### Work to complete
Every entry should come back exactly as written, minus the pictures.
- Opening Delimiter -
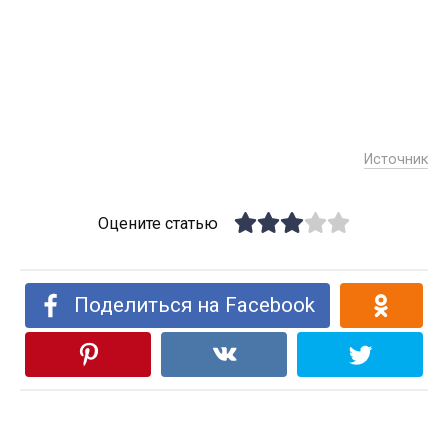
Источник
Оцените статью
Поделиться на Facebook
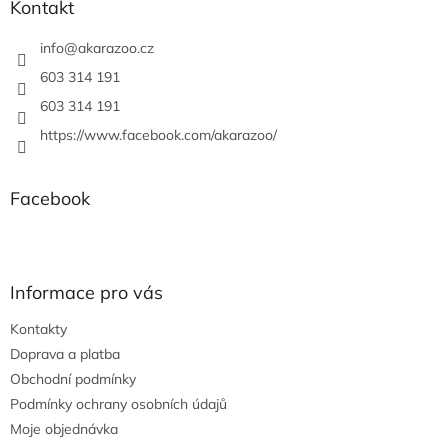
a
Kontakt
t
í
info
@
akarazoo.cz
603 314 191
603 314 191
https://www.facebook.com/akarazoo/
Facebook
Informace pro vás
Kontakty
Doprava a platba
Obchodní podmínky
Podmínky ochrany osobních údajů
Moje objednávka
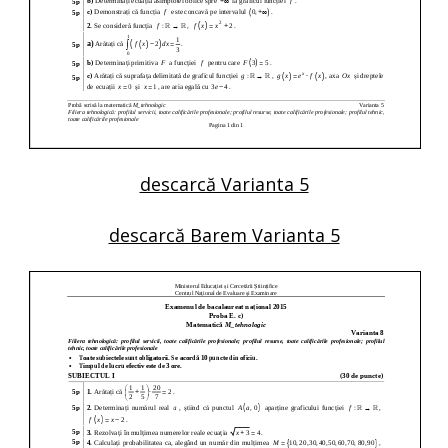
descarcă Varianta 5
descarcă Barem Varianta 5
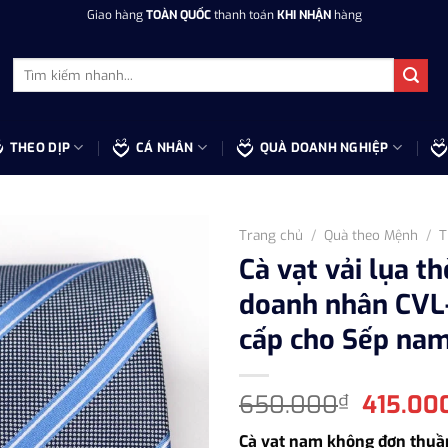
Giao hàng
TOÀN QUỐC
thanh toán
KHI NHẬN
hàng
Tìm
kiếm:
THEO DỊP
CÁ NHÂN
QUÀ DOANH NGHIỆP
Trang chủ
/
Quà theo Mệnh
/
T
Cà vạt vải lụa t
doanh nhân CVL
cấp cho Sếp nam,
Giá
650.000
415.00
₫
gốc
Cà vạt nam không đơn thuầ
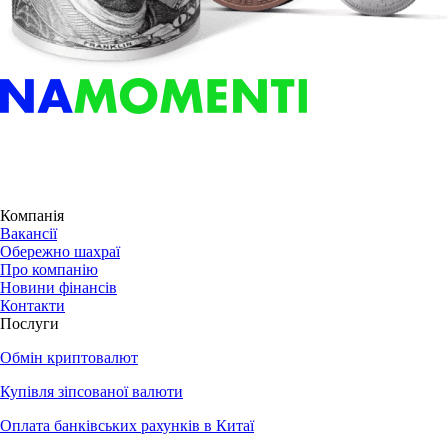
Компанія
Вакансії
Обережно шахраї
Про компанію
Новини фінансів
Контакти
Послуги
Обмін криптовалют
Купівля зіпсованої валюти
Оплата банківських рахунків в Китаї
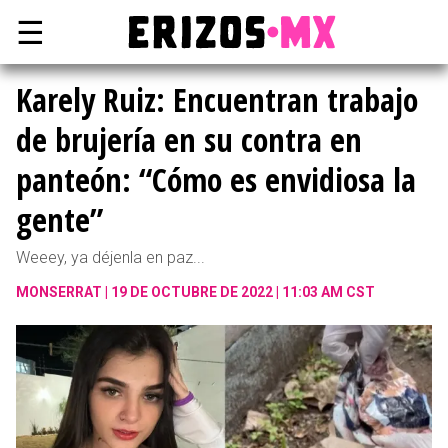
☰
Karely Ruiz: Encuentran trabajo
de brujería en su contra en
panteón: “Cómo es envidiosa la
gente”
Weeey, ya déjenla en paz...
MONSERRAT
19 DE OCTUBRE DE 2022 | 11:03 AM CST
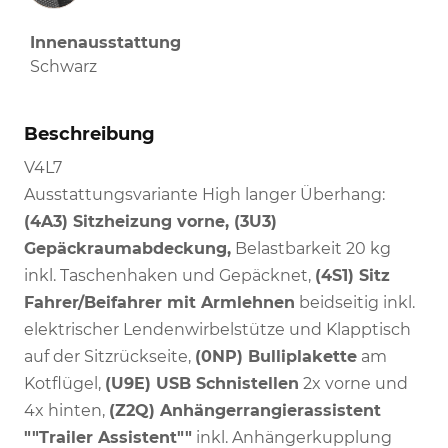
Innenausstattung
Schwarz
Beschreibung
V4L7
Ausstattungsvariante High langer Überhang:
(4A3) Sitzheizung vorne, (3U3)
Gepäckraumabdeckung,
Belastbarkeit 20 kg
inkl. Taschenhaken und Gepäcknet,
(4S1) Sitz
Fahrer/Beifahrer mit Armlehnen
beidseitig inkl.
elektrischer Lendenwirbelstütze und Klapptisch
auf der Sitzrückseite,
(0NP) Bulliplakette
am
Kotflügel,
(U9E) USB Schnistellen
2x vorne und
4x hinten,
(Z2Q) Anhängerrangierassistent
""Trailer Assistent""
inkl. Anhängerkupplung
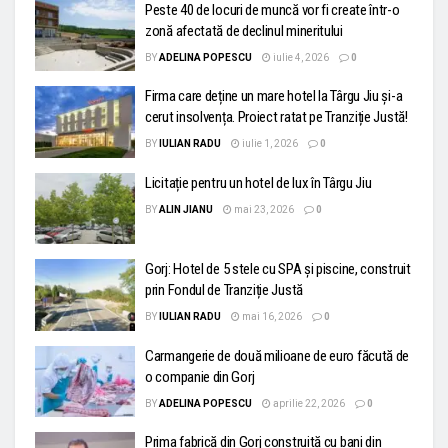
Peste 40 de locuri de muncă vor fi create într-o
zonă afectată de declinul mineritului
BY
ADELINA POPESCU
iulie 4, 2026
0
Firma care deține un mare hotel la Târgu Jiu și-a
cerut insolvența. Proiect ratat pe Tranziție Justă!
BY
IULIAN RADU
iulie 1, 2026
0
Licitație pentru un hotel de lux în Târgu Jiu
BY
ALIN JIANU
mai 23, 2026
0
Gorj: Hotel de 5 stele cu SPA și piscine, construit
prin Fondul de Tranziție Justă
BY
IULIAN RADU
mai 16, 2026
0
Carmangerie de două milioane de euro făcută de
o companie din Gorj
BY
ADELINA POPESCU
aprilie 22, 2026
0
Prima fabrică din Gorj construită cu bani din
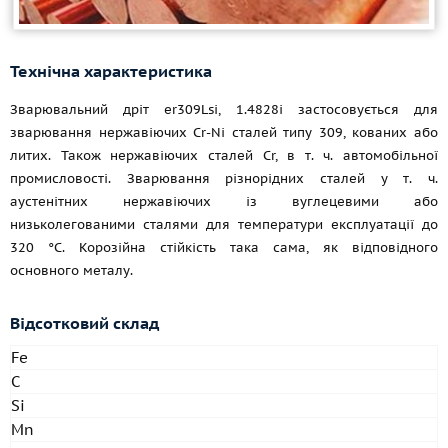
Технічна характеристика
Зварювальний дріт er309Lsi, 1.4828i застосовується для
зварювання нержавіючих Cr-Ni сталей типу 309, кованих або
литих. Також нержавіючих сталей Cr,
в т. ч.
автомобільної
промисловості. Зварювання різнорідних сталей
у т. ч.
аустенітних нержавіючих із вуглецевими або
низьколегованими сталями для температури експлуатації до
320 °C. Корозійна стійкість така сама, як відповідного
основного металу.
Відсотковий склад
Fe
C
Si
Mn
- Closing Delimiter -
### Reply
Источник
Оцените статью
Поделиться на Facebook
a
Kontakt
t
í
info
@
akarazoo.cz
603 314 191
603 314 191
https://www.facebook.com/akarazoo/
Facebook
Informace pro vás
Kontakty
Doprava a platba
Obchodní podmínky
Podmínky ochrany osobních údajů
Moje objednávka
descarcă Varianta 5
descarcă Barem Varianta 5
Giao hàng
TOÀN QUỐC
thanh toán
KHI NHẬN
hàng
Tìm
kiếm:
THEO DỊP
CÁ NHÂN
QUÀ DOANH NGHIỆP
Trang chủ
/
Quà theo Mệnh
/
T
Cà vạt vải lụa t
doanh nhân CVL
cấp cho Sếp nam,
Giá
650.000
415.00
₫
gốc
Cà vạt nam không đơn thuầ
Компанія
Вакансії
Обережно шахраї
Про компанію
Новини фінансів
Контакти
Послуги
Обмін криптовалют
Купівля зіпсованої валюти
Оплата банківських рахунків в Китаї
☰
Karely Ruiz: Encuentran trabajo
de brujería en su contra en
panteón: “Cómo es envidiosa la
gente”
Weeey, ya déjenla en paz...
MONSERRAT
19 DE OCTUBRE DE 2022 | 11:03 AM CST
Innenausstattung
Schwarz
Beschreibung
V4L7
Ausstattungsvariante High langer Überhang:
(4A3) Sitzheizung vorne, (3U3)
Gepäckraumabdeckung,
Belastbarkeit 20 kg
inkl. Taschenhaken und Gepäcknet,
(4S1) Sitz
Fahrer/Beifahrer mit Armlehnen
beidseitig inkl.
elektrischer Lendenwirbelstütze und Klapptisch
auf der Sitzrückseite,
(0NP) Bulliplakette
am
Kotflügel,
(U9E) USB Schnistellen
2x vorne und
4x hinten,
(Z2Q) Anhängerrangierassistent
""Trailer Assistent""
inkl. Anhängerkupplung
Peste 40 de locuri de muncă vor fi create într-o
zonă afectată de declinul mineritului
BY
ADELINA POPESCU
iulie 4, 2026
0
Firma care deține un mare hotel la Târgu Jiu și-a
cerut insolvența. Proiect ratat pe Tranziție Justă!
BY
IULIAN RADU
iulie 1, 2026
0
Licitație pentru un hotel de lux în Târgu Jiu
BY
ALIN JIANU
mai 23, 2026
0
Gorj: Hotel de 5 stele cu SPA și piscine, construit
prin Fondul de Tranziție Justă
BY
IULIAN RADU
mai 16, 2026
0
Carmangerie de două milioane de euro făcută de
o companie din Gorj
BY
ADELINA POPESCU
aprilie 22, 2026
0
Prima fabrică din Gorj construită cu bani din
Технічна характеристика
Зварювальний дріт er309Lsi, 1.4828i застосовується для
зварювання нержавіючих Cr-Ni сталей типу 309, кованих або
литих. Також нержавіючих сталей Cr,
в т. ч.
автомобільної
промисловості. Зварювання різнорідних сталей
у т. ч.
аустенітних нержавіючих із вуглецевими або
низьколегованими сталями для температури експлуатації до
320 °C. Корозійна стійкість така сама, як відповідного
основного металу.
Відсотковий склад
Fe
C
Si
Mn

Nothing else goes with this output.